## What is expected
Your copy should contain exactly the lines from the start of the listing through the line that holds "and non-borate coolant", and no pictures.

** Extracted records follows **

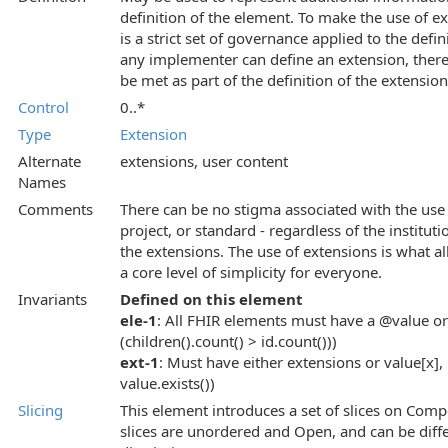
definition of the element. To make the use of 
is a strict set of governance applied to the def
any implementer can define an extension, there
be met as part of the definition of the extension
Control
0..*
Type
Extension
Alternate
extensions, user content
Names
Comments
There can be no stigma associated with the use 
project, or standard - regardless of the instituti
the extensions. The use of extensions is what al
a core level of simplicity for everyone.
Invariants
Defined on this element
ele-1
: All FHIR elements must have a @value or 
(children().count() > id.count()))
ext-1
: Must have either extensions or value[x], 
value.exists())
Slicing
This element introduces a set of slices on Comp
slices are unordered and Open, and can be diffe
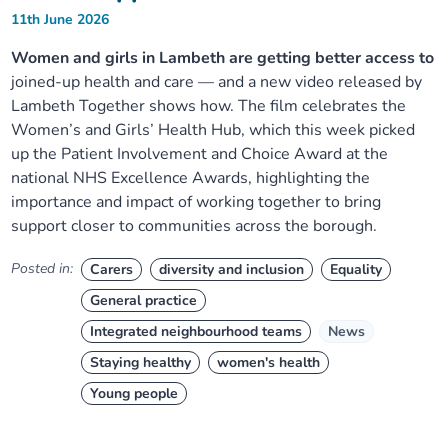
11th June 2026
Women and girls in Lambeth are getting better access to
joined-up health and care — and a new video released by
Lambeth Together shows how. The film celebrates the
Women’s and Girls’ Health Hub, which this week picked
up the Patient Involvement and Choice Award at the
national NHS Excellence Awards, highlighting the
importance and impact of working together to bring
support closer to communities across the borough.
Posted in:
Carers
diversity and inclusion
Equality
General practice
Integrated neighbourhood teams
News
Staying healthy
women's health
Young people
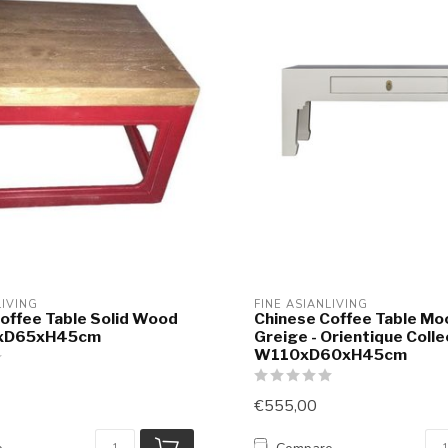
LIVING
FINE ASIANLIVING
offee Table Solid Wood
Chinese Coffee Table Mo
xD65xH45cm
Greige - Orientique Colle
W110xD60xH45cm
€555,00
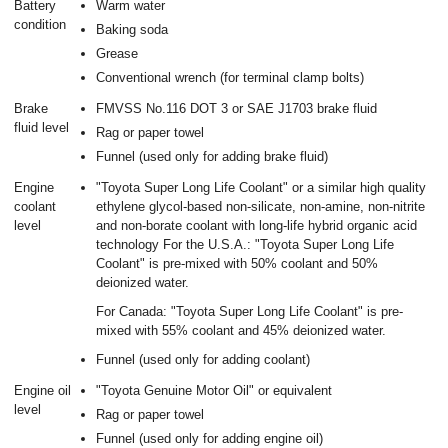
Battery
Warm water
condition
Baking soda
Grease
Conventional wrench (for terminal clamp bolts)
Brake
FMVSS No.116 DOT 3 or SAE J1703 brake fluid
fluid level
Rag or paper towel
Funnel (used only for adding brake fluid)
Engine
"Toyota Super Long Life Coolant" or a similar high quality
coolant
ethylene glycol-based non-silicate, non-amine, non-nitrite
level
and non-borate coolant with long-life hybrid organic acid
technology For the U.S.A.: "Toyota Super Long Life
Coolant" is pre-mixed with 50% coolant and 50%
deionized water.
For Canada: "Toyota Super Long Life Coolant" is pre-
mixed with 55% coolant and 45% deionized water.
Funnel (used only for adding coolant)
Engine oil
"Toyota Genuine Motor Oil" or equivalent
level
Rag or paper towel
Funnel (used only for adding engine oil)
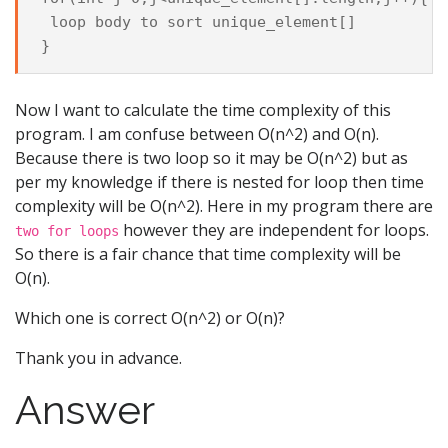
 loop body to sort unique_element[]

Now I want to calculate the time complexity of this
program. I am confuse between O(n^2) and O(n).
Because there is two loop so it may be O(n^2) but as
per my knowledge if there is nested for loop then time
complexity will be O(n^2). Here in my program there are
however they are independent for loops.
two for loops
So there is a fair chance that time complexity will be
O(n).
Which one is correct O(n^2) or O(n)?
Thank you in advance.
Answer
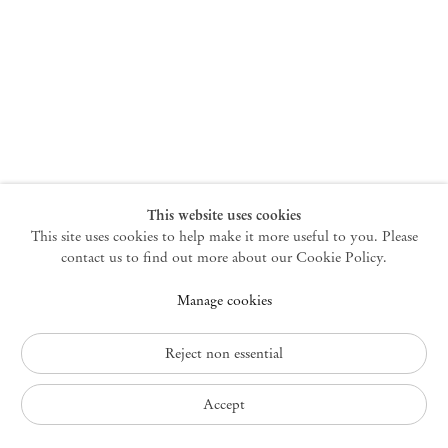
New York
47 Walker Street
10013 New York USA
+1 212 220 9943
newyork@mendeswooddm.com
Mon – Fri, 10 am – 6 pm
Germantown
This website uses cookies
This site uses cookies to help make it more useful to you. Please
10 Church Ave
12526 Germantown New York USA
contact us to find out more about our Cookie Policy.
germantown@mendeswooddm.com
Manage cookies
+1 212 220 9943
Fri – Sun, 11 am – 5 pm
Reject non essential
Privacy Policy
Accept
Accessibility Policy
Cookie Policy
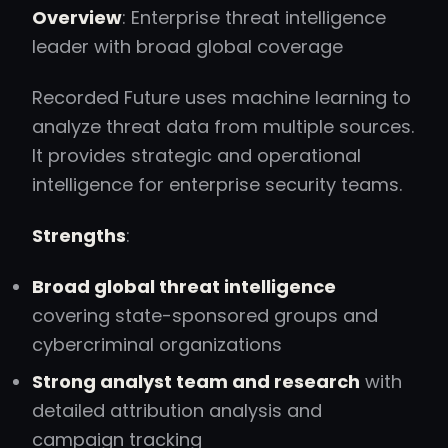
Overview
: Enterprise threat intelligence
leader with broad global coverage
Recorded Future uses machine learning to
analyze threat data from multiple sources.
It provides strategic and operational
intelligence for enterprise security teams.
Strengths
:
Broad global threat intelligence
covering state-sponsored groups and
cybercriminal organizations
Strong analyst team and research
with
detailed attribution analysis and
campaign tracking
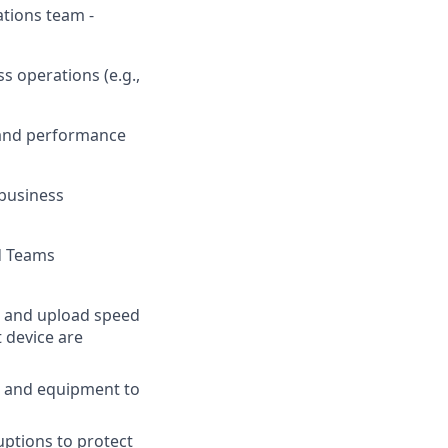
ations team -
s operations (e.g.,
y and performance
 business
nd Teams
 and upload speed
t device are
s and equipment to
ptions to protect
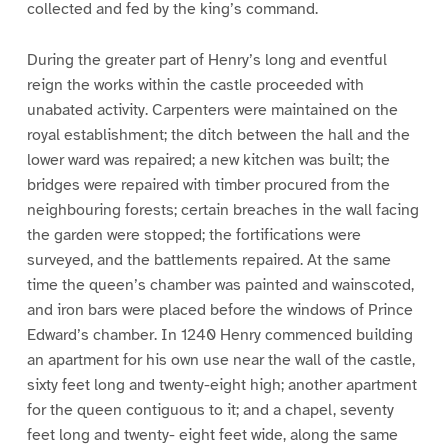
collected and fed by the king’s command.
During the greater part of Henry’s long and eventful
reign the works within the castle proceeded with
unabated activity. Carpenters were maintained on the
royal establishment; the ditch between the hall and the
lower ward was repaired; a new kitchen was built; the
bridges were repaired with timber procured from the
neighbouring forests; certain breaches in the wall facing
the garden were stopped; the fortifications were
surveyed, and the battlements repaired. At the same
time the queen’s chamber was painted and wainscoted,
and iron bars were placed before the windows of Prince
Edward’s chamber. In 1240 Henry commenced building
an apartment for his own use near the wall of the castle,
sixty feet long and twenty-eight high; another apartment
for the queen contiguous to it; and a chapel, seventy
feet long and twenty- eight feet wide, along the same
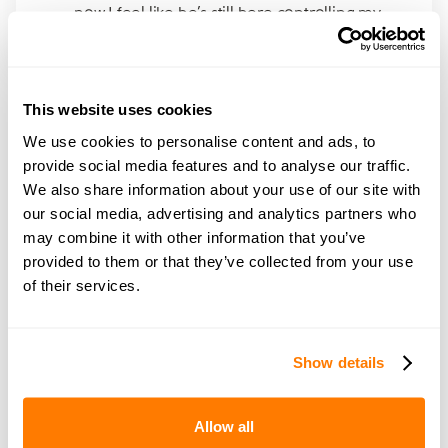
now I feel like he’s still here controlling my
life
This website uses cookies
We use cookies to personalise content and ads, to
provide social media features and to analyse our traffic.
Join amicable space - your
We also share information about your use of our site with
community for expert
our social media, advertising and analytics partners who
may combine it with other information that you’ve
guidance and support
provided to them or that they’ve collected from your use
of their services.
Become a member of our exclusive community to
connect with amicable experts and others
navigating separation. Get personalised advice,
Show details
share experiences, and feel supported every step
of the way by people who truly understand what
Allow all
you’re going through.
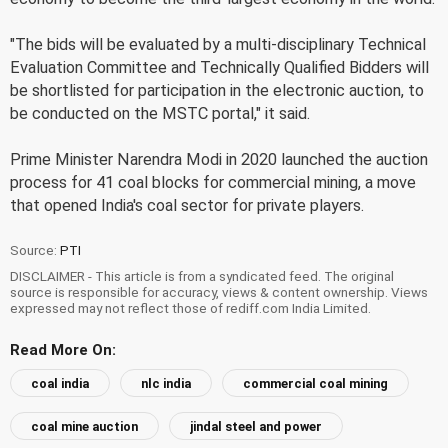
"The bids will be evaluated by a multi-disciplinary Technical
Evaluation Committee and Technically Qualified Bidders will
be shortlisted for participation in the electronic auction, to
be conducted on the MSTC portal," it said.
Prime Minister Narendra Modi in 2020 launched the auction
process for 41 coal blocks for commercial mining, a move
that opened India's coal sector for private players.
Source:
PTI
DISCLAIMER - This article is from a syndicated feed. The original
source is responsible for accuracy, views & content ownership. Views
expressed may not reflect those of rediff.com India Limited.
Read More On:
coal india
nlc india
commercial coal mining
coal mine auction
jindal steel and power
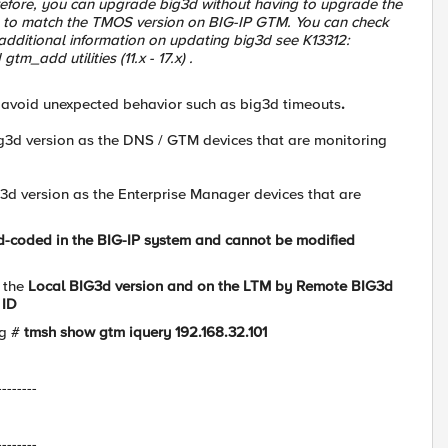
efore, you can upgrade big3d without having to upgrade the
n to match the TMOS version on BIG-IP GTM. You can check
additional information on updating big3d see K13312:
m_add utilities (11.x - 17.x) .
 avoid unexpected behavior such as big3d timeouts
.
g3d version as the DNS / GTM devices that are monitoring
d version as the Enterprise Manager devices that are
ard-coded in the BIG-IP system and cannot be modified
 the
Local BIG3d version and on the LTM by
Remote BIG3d
ID
ig #
tmsh show gtm iquery 192.168.32.101
--------
--------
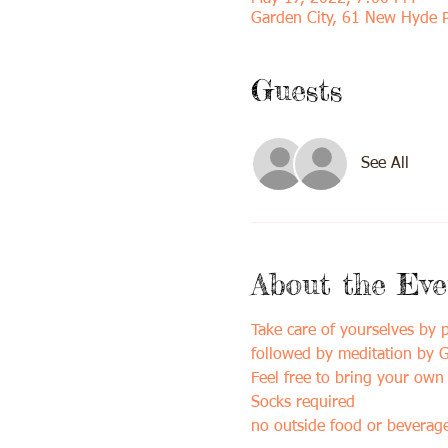
Garden City, 61 New Hyde 
Guests
See All
About the Eve
Take care of yourselves by
followed by meditation by Gi
Feel free to bring your own 
Socks required
no outside food or beverage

** End of Extracted records **

## Solution for this task
definition of the element. To make the use of 
is a strict set of governance applied to the def
any implementer can define an extension, there
be met as part of the definition of the extension
Control
0..*
Type
Extension
Alternate
extensions, user content
Names
Comments
There can be no stigma associated with the use 
project, or standard - regardless of the instituti
the extensions. The use of extensions is what al
a core level of simplicity for everyone.
Invariants
Defined on this element
ele-1
: All FHIR elements must have a @value or 
(children().count() > id.count()))
ext-1
: Must have either extensions or value[x], 
value.exists())
Slicing
This element introduces a set of slices on Comp
slices are unordered and Open, and can be diffe
11th June 2026
Women and girls in Lambeth are getting better access to
joined-up health and care — and a new video released by
Lambeth Together shows how. The film celebrates the
Women’s and Girls’ Health Hub, which this week picked
up the Patient Involvement and Choice Award at the
national NHS Excellence Awards, highlighting the
importance and impact of working together to bring
support closer to communities across the borough.
Posted in:
Carers
diversity and inclusion
Equality
General practice
Integrated neighbourhood teams
News
Staying healthy
women's health
Young people
LIVING
FINE ASIANLIVING
offee Table Solid Wood
Chinese Coffee Table Mo
xD65xH45cm
Greige - Orientique Colle
W110xD60xH45cm
€555,00
Battery
Warm water
condition
Baking soda
Grease
Conventional wrench (for terminal clamp bolts)
Brake
FMVSS No.116 DOT 3 or SAE J1703 brake fluid
fluid level
Rag or paper towel
Funnel (used only for adding brake fluid)
Engine
"Toyota Super Long Life Coolant" or a similar high quality
coolant
ethylene glycol-based non-silicate, non-amine, non-nitrite
level
and non-borate coolant with long-life hybrid organic acid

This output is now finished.